Os ponteiros do relógio galoparam frenéticos, indiferentes ao silêncio, à imobilidade da paisagem. Nada, tão pouco a brisa, soprava.
Só aquele silêncio, pesado, filtrando os raios de sol através dos cortinados, eles próprios também imóveis.
E ela.
Encostada à parede de pedra, há muito que se confundira com ela.
Olhava... sem ver, imersa em pensamentos longínquos, como quem desfolha lentamente todos os capítulos da vida.
Nicole. Chamava-se Nicole.
Uma vida. Conforto. Luxo. Abundância.
Há quanto tempo tinha tudo... sem ter nada?
O olhar, fixo numa janela de luz imaginária, continuava a fitar o vazio.
O vazio. Vazia por dentro e por fora... era assim que se sentia. Vazia de emoções, vazia de sentimentos, vazia de vontade própria.
O seu palácio de conto de fadas era agora a sua prisão, uma prisão dourada. O seu príncipe, outrora encantado, transformara-se no seu carcereiro, as prendas e jóias, outrora dádivas de amor, eram agora as suas algemas, os seus grilhões.
Primeiro deixara de trabalhar; a seguir de procurar os amigos de antigamente. Finalmente, deixara de os receber, de conviver, de rir com era costume fazer. O seu príncipe encantado chamara a si as rédeas do seu respirar, do uso do seu corpo, das horas do seu acordar, do deitar, das cores da sua roupa, do seu cabelo, do seu cheiro, do seu perfume. Emprestara-lhe a sua alma... e nunca mais a conseguira receber de volta.
Uma lágrima silenciosa assomou-lhe aos cantos dos olhos. Imóvel, deixou que engrossasse, avolumasse sal e tristeza suficiente... até cair, estranhamente lenta, sobre o soalho envernizado.
Nicole tomara uma decisão.
Pedira a sua alma de volta, vezes sem conta. Obtivera mais jóias, mordomias, uma viagem de sonho.

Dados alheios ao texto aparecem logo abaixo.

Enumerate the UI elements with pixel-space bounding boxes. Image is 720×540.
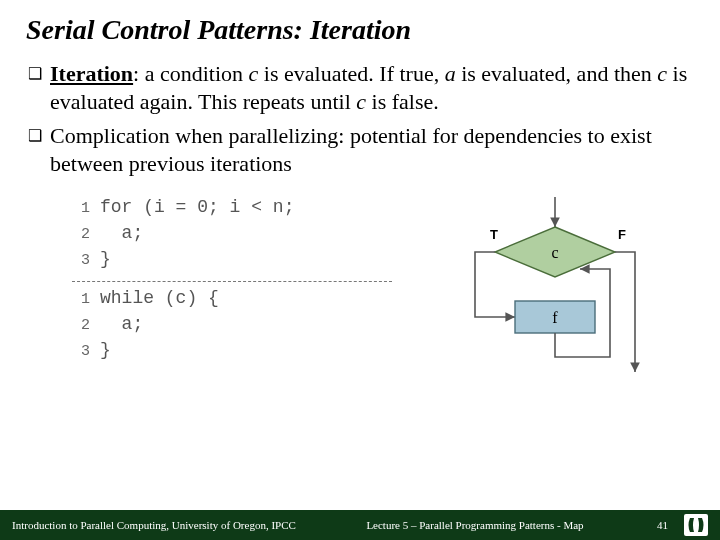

Súbitamente, os olhos recuperaram o brilho. Ergueu-se lentamente e acercou-se da janela envidraçada.
Quando a abriu, um vento de outono bateu-lhe na face. Mínusculos, automóveis e peões, como formigas, deslocavam-se nos carreiros da avenida, muitos andares abaixo. Ficou a vê-los passar, sentindo a tentação do abismo.
Levou a mão ao bolso. Carregava ali o seu único pertence. Sem malas, sem roupa, sem calçado, sem jóias. Tudo o que verdadeiramente importava, cabia no bolso do casaco.
Tirou a pequena moldura do bolso.
Um rosto de criança sorriu-lhe, por detrás do vidro, uns grandes olhos castanhos e caracóis, muitos caracóis.
- É a cara da mãe... – sempre lhe haviam dito. – Não há como enganar...
Rumou à porta, sem olhar para trás.
Não queria dizer adeus a nada.
Decidira recuperar a sua alma de volta.